It's good for Curnow, and good for the fans, but personally, I don't like seeing one bloke kick 30% of our goals. And it's 3x as much as the next guy. The Brisbane and Collingwood profiles are more sustainable IMO.

This is when some of my % stats would be handy. He kicks 28% of the goals in games he plays in......which was all of them this year.
Same can't be said of any of the others....as they all missed large chunks of time through injury.

As an example...
Curnow played in 23 games.
Harry - played in 19 - but kicked 12.2% of the goals he played in
Owies - 16 - 14.8%
Motlop - 18 - 11.4%
Silvagni - 16 - 7.2%

So for every goal Charlie kicks, we get around 1 each out of Harry, Owies and Motlop....keeping in mind each of them got subbed out during games as well through injury.

That list is a list of how fit your goal kickers have been for the year.

Re: Where are our goals going to come from?

Reply #2
Also we have the back to back coleman medalist.

Harry won it a few years back with Charlie in the side.

Had Charlie kicked better without converting everything he probably still should have about 40 odd.
"everything you know is wrong"

Paul Hewson

Re: Where are our goals going to come from?

Reply #3
https://www.sen.com.au/news/2023/08/29/each-afl-clubs-highest-individual-goal-percentages-of-2023/

It's good for Curnow, and good for the fans, but personally, I don't like seeing one bloke kick 30% of our goals.

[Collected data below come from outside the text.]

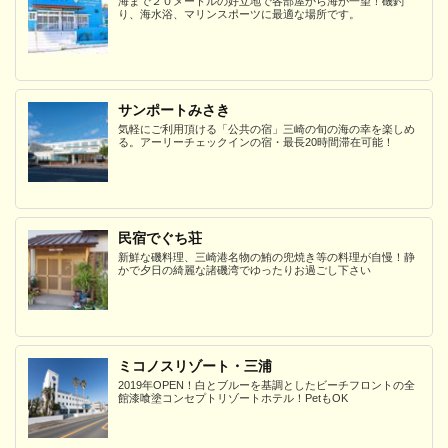
海まで２０メートルの好立地で各部屋から海が一望！磯釣
り、海水浴、マリンスポーツに最適な場所です。
サンポートみさき
気軽にご利用頂ける「公共の宿」三崎の旬の海の幸を楽しめ
る。アーリーチェックインの宿・最長20時間滞在可能！
民宿でぐち荘
新鮮な磯料理、三崎港名物の鮪の兜焼き等の料理が自慢！静
かで夕日の綺麗な諸磯湾でゆったりお過ごし下さい
ミコノスリゾート・三浦
2019年OPEN！白とブルーを基調としたビーチフロントの全
館漆喰塗コンセプトリゾートホテル！PetもOK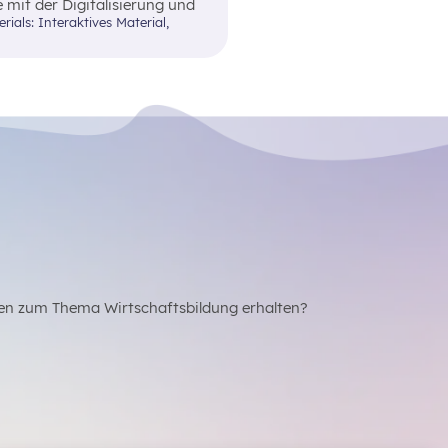
 mit der Digitalisierung und
elle Haushaltsplanung
en zum Thema Wirtschaftsbildung erhalten?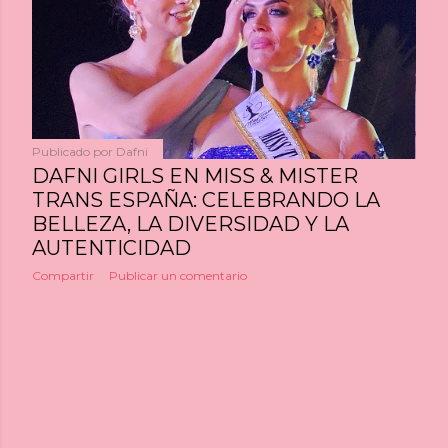
a
s
Publicado por
Dafni
DAFNI GIRLS EN MISS & MISTER
TRANS ESPAÑA: CELEBRANDO LA
BELLEZA, LA DIVERSIDAD Y LA
AUTENTICIDAD
Compartir
Publicar un comentario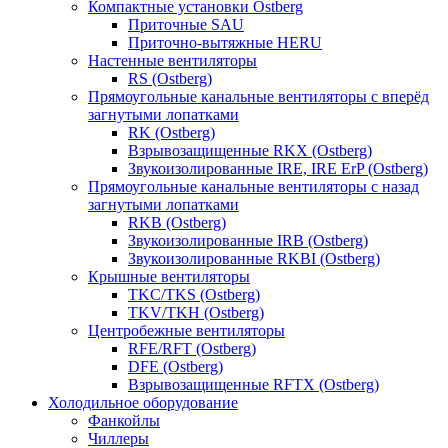
Компактные установки Ostberg
Приточные SAU
Приточно-вытяжные HERU
Настенные вентиляторы
RS (Ostberg)
Прямоугольные канальные вентиляторы с вперёд
загнутыми лопатками
RK (Ostberg)
Взрывозащищенные RKX (Ostberg)
Звукоизолированные IRE, IRE ErP (Ostberg)
Прямоугольные канальные вентиляторы с назад
загнутыми лопатками
RKB (Ostberg)
Звукоизолированные IRB (Ostberg)
Звукоизолированные RKBI (Ostberg)
Крышные вентиляторы
TKC/TKS (Ostberg)
TKV/TKH (Ostberg)
Центробежные вентиляторы
RFE/RFT (Ostberg)
DFE (Ostberg)
Взрывозащищенные RFTX (Ostberg)
Холодильное оборудование
Фанкойлы
Чиллеры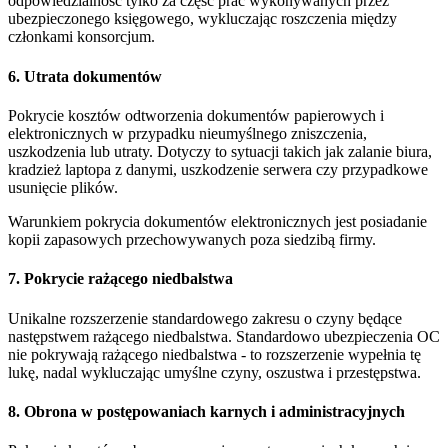
odpowiedzialność tylko za część prac wykonywanych przez
ubezpieczonego księgowego, wykluczając roszczenia między
członkami konsorcjum.
6. Utrata dokumentów
Pokrycie kosztów odtworzenia dokumentów papierowych i
elektronicznych w przypadku nieumyślnego zniszczenia,
uszkodzenia lub utraty. Dotyczy to sytuacji takich jak zalanie biura,
kradzież laptopa z danymi, uszkodzenie serwera czy przypadkowe
usunięcie plików.
Warunkiem pokrycia dokumentów elektronicznych jest posiadanie
kopii zapasowych przechowywanych poza siedzibą firmy.
7. Pokrycie rażącego niedbalstwa
Unikalne rozszerzenie standardowego zakresu o czyny będące
następstwem rażącego niedbalstwa. Standardowo ubezpieczenia OC
nie pokrywają rażącego niedbalstwa - to rozszerzenie wypełnia tę
lukę, nadal wykluczając umyślne czyny, oszustwa i przestępstwa.
8. Obrona w postępowaniach karnych i administracyjnych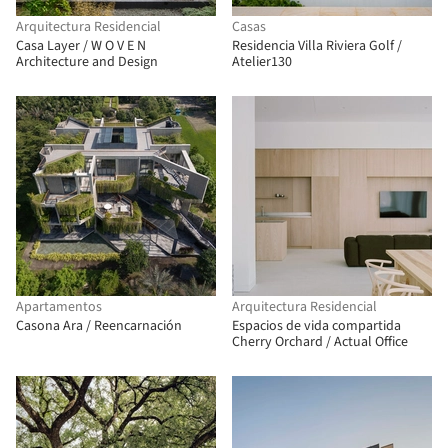
Arquitectura Residencial
Casas
Casa Layer / W O V E N
Residencia Villa Riviera Golf /
Architecture and Design
Atelier130
Apartamentos
Arquitectura Residencial
Casona Ara / Reencarnación
Espacios de vida compartida
Cherry Orchard / Actual Office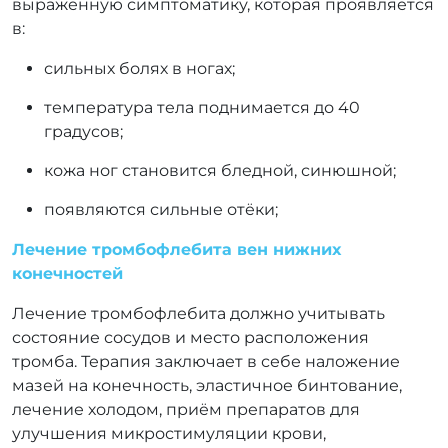
выраженную симптоматику, которая проявляется
в:
сильных болях в ногах;
температура тела поднимается до 40
градусов;
кожа ног становится бледной, синюшной;
появляются сильные отёки;
Лечение тромбофлебита вен нижних
конечностей
Лечение тромбофлебита должно учитывать
состояние сосудов и место расположения
тромба. Терапия заключает в себе наложение
мазей на конечность, эластичное бинтование,
лечение холодом, приём препаратов для
улучшения микростимуляции крови,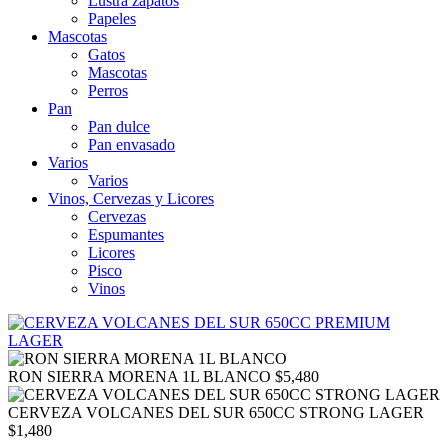
Lustra zapatos
Papeles
Mascotas
Gatos
Mascotas
Perros
Pan
Pan dulce
Pan envasado
Varios
Varios
Vinos, Cervezas y Licores
Cervezas
Espumantes
Licores
Pisco
Vinos
RON SIERRA MORENA 1L BLANCO
$
5,480
CERVEZA VOLCANES DEL SUR 650CC STRONG LAGER
$
1,480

And it's 3x as much as the next guy. The Brisbane and Collingwood profiles are more sustainable IMO.
Hmmm, @PaulP isn't that stat just a historical statement about what it takes to lead the goal kicking, on average has it been any different for any other Coleman medallist?

Historically, teams at the top of the ladder kick between 200 and 300 goals a season. Coleman medallists typically kick about 70 goals a season or more, it's nearly always between 25% and 33% of a teams goal score!

Some Coleman winners come out of lowly teams, forming an even greater percentage.

I concur with @kruddler, the most important stat for us is not Charlie's 33% it's the 6 or 7 other "regular" goal scorers.

What's become even more important for us than the goal scoring, is the way Harry, Charlie and others work up the ground to get the chain of disposals moving, it's really the key difference between us 3 months ago and now and we've missed a bit of that having Harry and Owies out at times over recent weeks.
The Force Awakens!

Re: Where are our goals going to come from?

Reply #4
Hmmm, @PaulP isn't that stat just a historical statement about what it takes to lead the goal kicking, on average has it been any different for any other Coleman medallist?

Historically, teams at the top of the ladder kick between 200 and 300 goals a season. Coleman medallists typically kick about 70 goals a season or more, it's nearly always between 25% and 33% of a teams goal score!

Some Coleman winners come out of lowly teams, forming an even greater percentage.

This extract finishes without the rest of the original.